**What to produce:** Repeat verbatim, and only, the lines of the data below, beginning at the line that contains "Copyright © 站点名称 版权所有." and stopping after the line that contains "冀公网安备 13042402000123号".
+ + + + +
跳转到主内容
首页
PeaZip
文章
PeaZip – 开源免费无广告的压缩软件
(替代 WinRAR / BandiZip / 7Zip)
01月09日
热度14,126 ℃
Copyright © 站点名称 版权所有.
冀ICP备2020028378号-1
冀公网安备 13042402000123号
+ + + + +
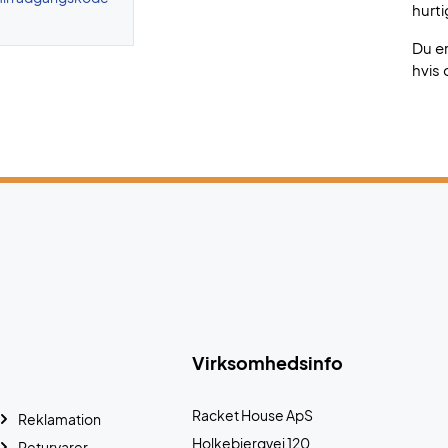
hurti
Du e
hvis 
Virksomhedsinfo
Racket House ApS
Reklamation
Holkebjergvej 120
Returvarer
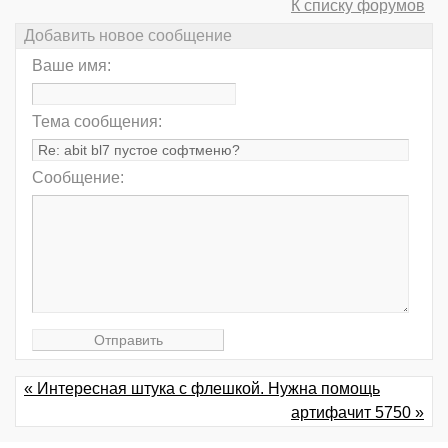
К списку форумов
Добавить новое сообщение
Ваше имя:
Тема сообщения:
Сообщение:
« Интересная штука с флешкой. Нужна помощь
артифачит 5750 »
+ + + + +
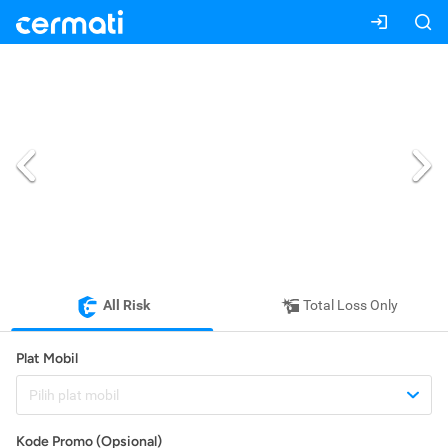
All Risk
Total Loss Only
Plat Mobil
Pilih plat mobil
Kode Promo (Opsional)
+ + + + +
**Solution for this task:**
Copyright © 站点名称 版权所有.
冀ICP备2020028378号-1
冀公网安备 13042402000123号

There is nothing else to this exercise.